Why Japanese RPGs Suck

Using strategy to win battles is great, but why is it always this: cast ice spells at the red enemies, shoot fire spells at anything made out of ice and use lightning on anyone whose name ends in "The Robot." If a villain could somehow create a robot that has the ability to not explode after rubbing its socks on the carpet and touching a doorknob, I wouldn't have a chance. JRPGs need to get rid of the idea that it makes a difference if your sword is warm or cold, and that smashing a giant crab with a big block of ice is going to make it any less dead than zapping it with lighting.

Quick fix: Start thinking of spells that aren't powered with colored mana or named with made-up suffixes.

In a perfect world: Pretty much any spell with the suffix "-exploder" is guaranteed to be a winner. Head-exploder, brain-exploder, eyeball-exploder, butt-exploder; each of these spells is better than the last and has nothing to do with any kind of elemental attack. Given the choice between learning a big fireball spell and the ability to even very slightly explode butts, I think the choice is obvious.

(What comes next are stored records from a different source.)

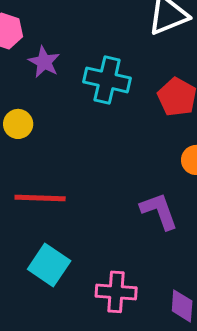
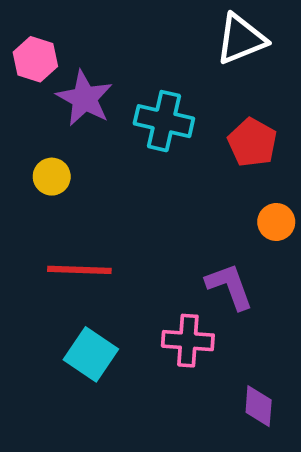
purple star: (44, 62) -> (85, 98), size x1.4
pink cross: (116, 292) -> (188, 341), moved

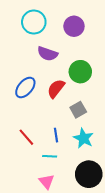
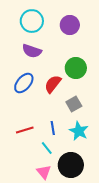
purple semicircle: (48, 54) -> (32, 51), moved
red line: (26, 137) -> (25, 130), turned -66
cyan line: (50, 156) -> (47, 148), turned 48
black circle: (89, 174) -> (71, 165), moved

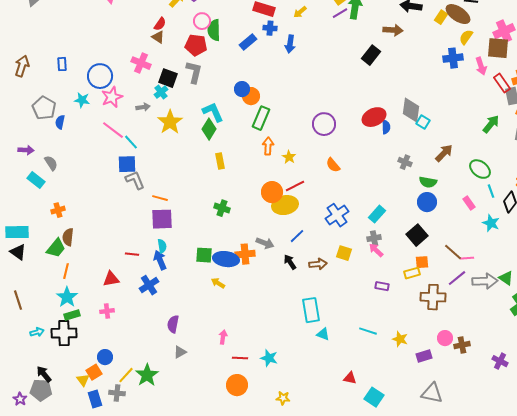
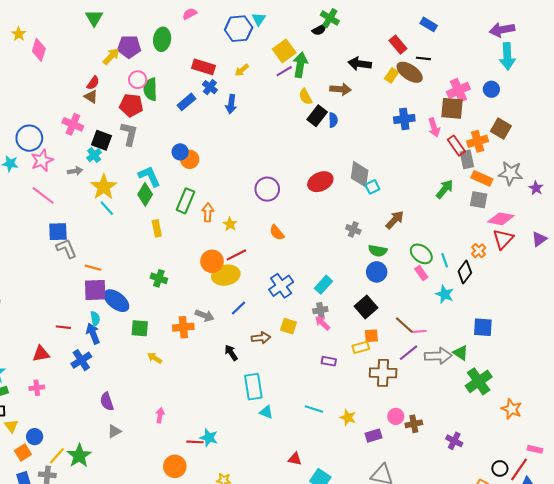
blue cross: (270, 28) -> (210, 87), turned 32
yellow semicircle: (466, 37) -> (305, 97), moved, turned -63
green rectangle: (261, 118) -> (185, 201), moved
cyan square: (423, 122) -> (372, 187), turned 32
blue semicircle: (386, 127) -> (333, 120), moved
cyan line: (131, 142) -> (107, 208), moved
green ellipse: (480, 169) -> (421, 254), moved
blue ellipse: (226, 259) -> (116, 301), moved, turned 30
black arrow: (290, 262) -> (231, 353), moved
purple semicircle: (173, 324) -> (107, 402), turned -30
red line: (240, 358) -> (195, 442), moved
yellow triangle: (83, 380) -> (11, 426), moved

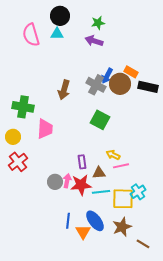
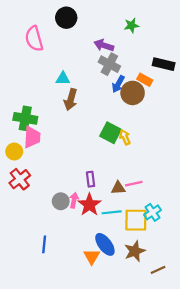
green star: (98, 23) -> (131, 25), moved
cyan triangle: (57, 34) -> (63, 79), moved
gray cross: (96, 85) -> (109, 64), moved
black rectangle: (148, 87) -> (164, 64), moved
pink trapezoid: (45, 129) -> (32, 137), moved
yellow arrow: (113, 155) -> (125, 137), moved, turned 40
brown triangle: (99, 173) -> (118, 188), moved
red star: (81, 185) -> (89, 205), turned -30
blue line: (68, 221) -> (44, 244), moved
brown line: (143, 244) -> (158, 270), turned -56

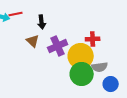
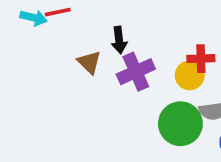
black arrow: (42, 22) -> (119, 40), moved
yellow circle: (81, 56) -> (190, 75), moved, size x0.6

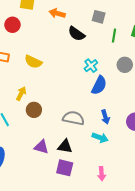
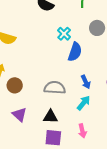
cyan arrow: (100, 138) -> (84, 103), turned -63
purple triangle: (41, 147) -> (19, 114), moved, turned 35
pink arrow: (102, 174) -> (82, 131), moved

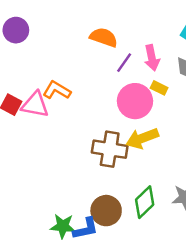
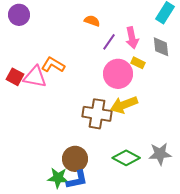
orange semicircle: (104, 37) -> (92, 21), size x0.7
green diamond: (145, 202) -> (126, 158), turned 72
brown circle: (106, 211) -> (75, 159), moved

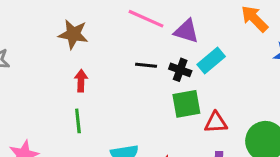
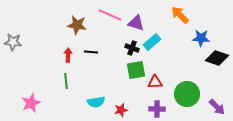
brown star: (73, 34) -> (77, 25), moved
black line: (146, 65) -> (91, 52), moved

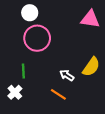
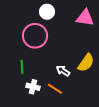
white circle: (30, 13) -> (47, 12), moved
white cross: (15, 92) -> (33, 87), moved, turned -32

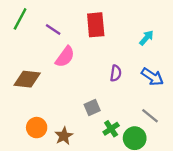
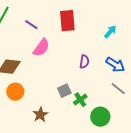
gray line: (150, 116) -> (118, 89), moved
orange circle: (37, 128) -> (15, 92), moved
green cross: (111, 129) -> (80, 100), moved

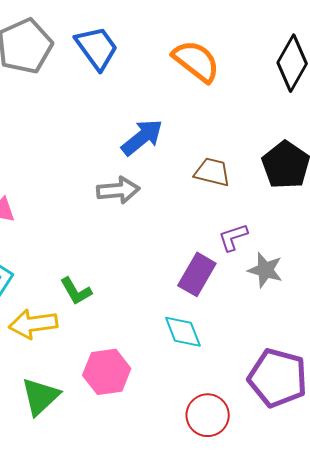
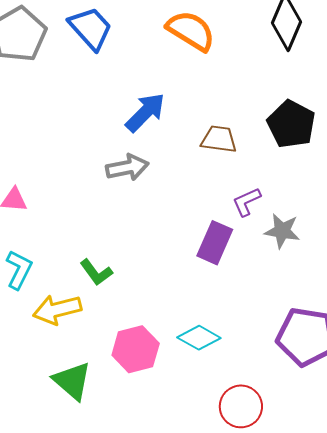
cyan diamond: (183, 332) -> (199, 338), moved, turned -33
green triangle: (40, 396) -> (72, 381), turned -30
red circle: (208, 415) -> (241, 406), moved

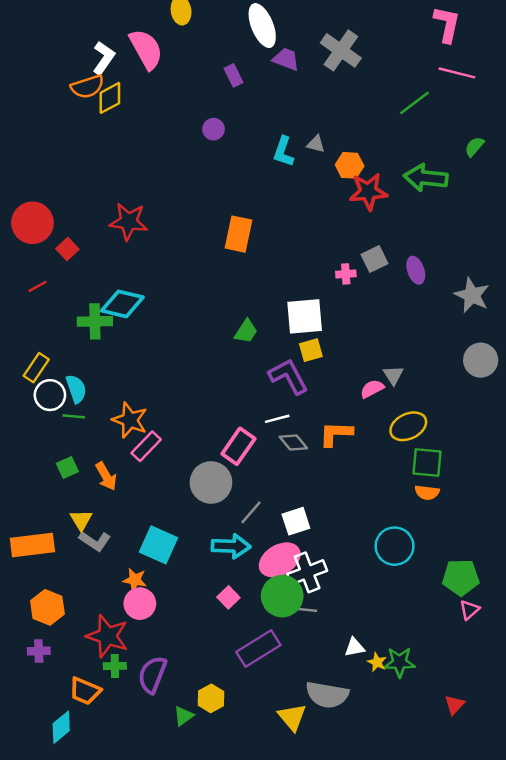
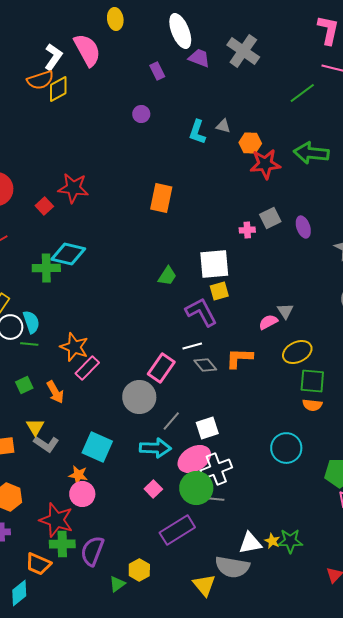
red square: (67, 249) -> (44, 206), moved
white triangle: (355, 647) -> (250, 543), moved, size x1.4
green cross: (115, 666) -> (62, 544), size x1.4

Worst offenders: Ice spells.

Watch this video and ask, is it really the sudden onset of cold weather that's doing damage or is it the physical ramifications of being impaled on a gigantic column of ice?

Just because you can't see a 100-foot bone dragon, doesn't mean that there isn't one three steps in front of you, poised to poof into existence and immediately chomp your face off. Random encounters are a feature that date back to when RPGs were written for technologically primitive game systems. Today's consoles and PCs are powerful enough to render enemies while also showing the rest of the world at the same time. To keep up with steadily advancing technology, since its creation, the JRPG random-encounter system has been tweaked and carefully molded in no ways at all.

Quick fix: Just drop the whole concept of snapping into "battle mode" and out of… "regular mode?" Games that take place in a world with consistent laws of physics and clearly established rules of invisibility tend to make more sense than other games.

Above: There is nothing in this screen

In a perfect world: Let's get some on-screen enemies that actually ambush you. After all, if they're just sitting around a dungeon, waiting for heroes to walk by, they've probably cooked up some well-planned ambushes with all that free time. I'd love to see a game that not only gets rid of the jumps into "battle mode," but pits you against enemies who actually move and hide in clever and realistic ways.

Worst offenders: Every Final Fantasy game prior to FFXI. This is so ingrained into the series that FF is actually known for the random encounters.